==== ENTRIES SHOWN

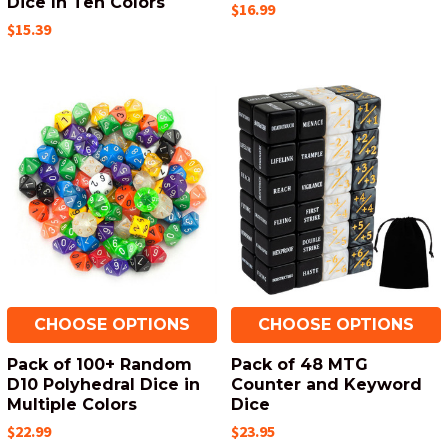
Dice In Ten Colors
$16.99
$15.39
CHOOSE OPTIONS
CHOOSE OPTIONS
Pack of 100+ Random
Pack of 48 MTG
D10 Polyhedral Dice in
Counter and Keyword
Multiple Colors
Dice
$22.99
$23.95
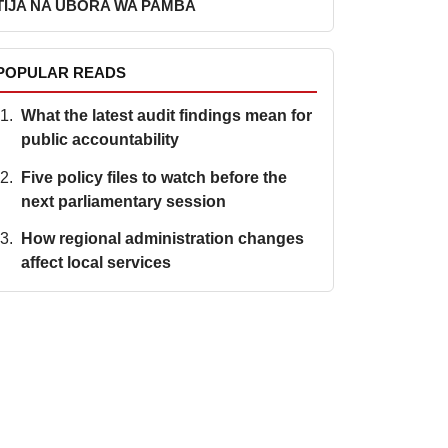
TIJA NA UBORA WA PAMBA
POPULAR READS
What the latest audit findings mean for
public accountability
Five policy files to watch before the
next parliamentary session
How regional administration changes
affect local services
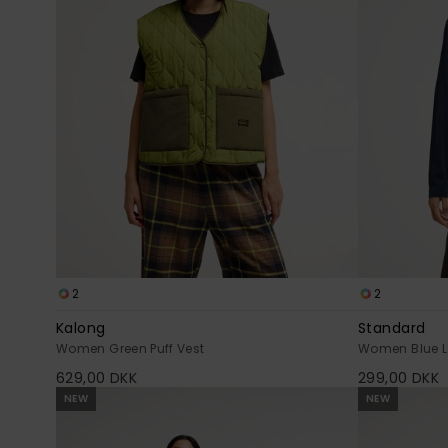
2
2
Kalong
Standard
Women Green Puff Vest
Women Blue Lo
629,00 DKK
299,00 DKK
NEW
NEW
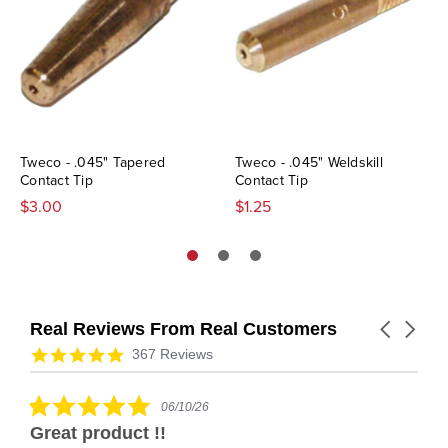
Tweco - .045" Tapered
Tweco - .045" Weldskill
Contact Tip
Contact Tip
$3.00
$1.25
Real Reviews From Real Customers
Carousel
arrows
Reviews
4.9
367 Reviews
carousel
star
rating
5.0
06/10/26
star
Great product !!
rating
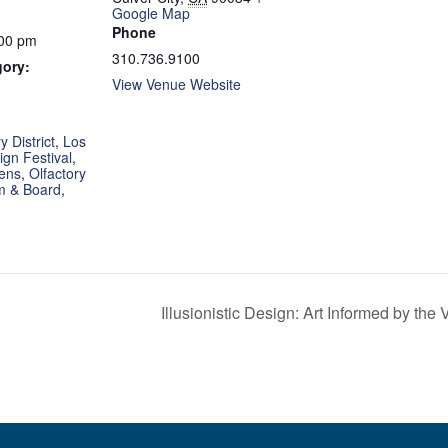
Google Map
Phone
:00 pm
310.736.9100
gory:
View Venue Website
:
 District
,
Los
gn Festival
,
ens
,
Olfactory
 & Board
,
Illusionistic Design: Art Informed by the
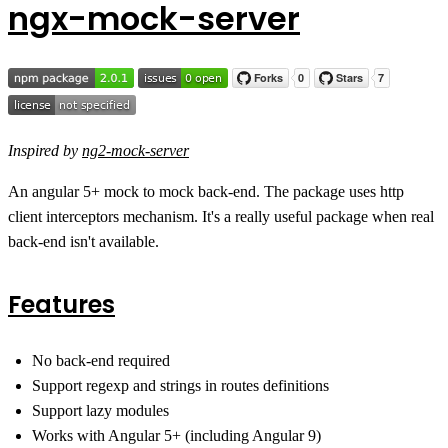
ngx-mock-server
Inspired by
ng2-mock-server
An angular 5+ mock to mock back-end. The package uses http
client interceptors mechanism. It's a really useful package when real
back-end isn't available.
Features
No back-end required
Support regexp and strings in routes definitions
Support lazy modules
Works with Angular 5+ (including Angular 9)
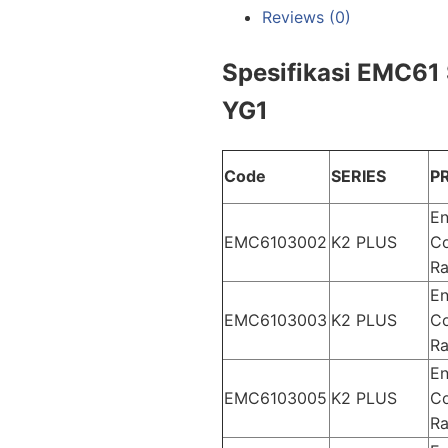
Reviews (0)
Spesifikasi EMC61 
YG1
Code
SERIES
P
En
EMC6103002
K2 PLUS
Co
Ra
En
EMC6103003
K2 PLUS
Co
Ra
En
EMC6103005
K2 PLUS
Co
Ra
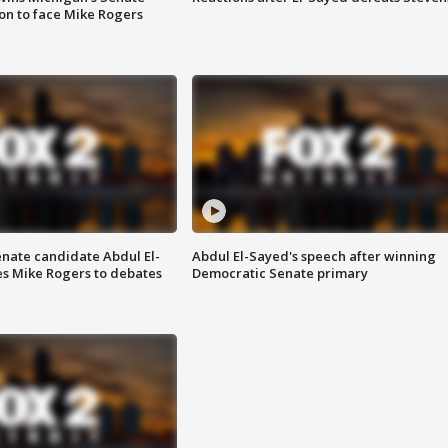
on to face Mike Rogers
enate candidate Abdul El-
Abdul El-Sayed's speech after winning
s Mike Rogers to debates
Democratic Senate primary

========

PROBLEM DETAILS:
Above are the records; set down exactly the lines from the line containing "No back-end required" through their last line, leaving every picture out.

EXERCISE OUTPUT:
No back-end required
Support regexp and strings in routes definitions
Support lazy modules
Works with Angular 5+ (including Angular 9)
Reviews (0)
Spesifikasi EMC61 
YG1
Code
SERIES
P
En
EMC6103002
K2 PLUS
Co
Ra
En
EMC6103003
K2 PLUS
Co
Ra
En
EMC6103005
K2 PLUS
Co
Ra
on to face Mike Rogers
enate candidate Abdul El-
Abdul El-Sayed's speech after winning
s Mike Rogers to debates
Democratic Senate primary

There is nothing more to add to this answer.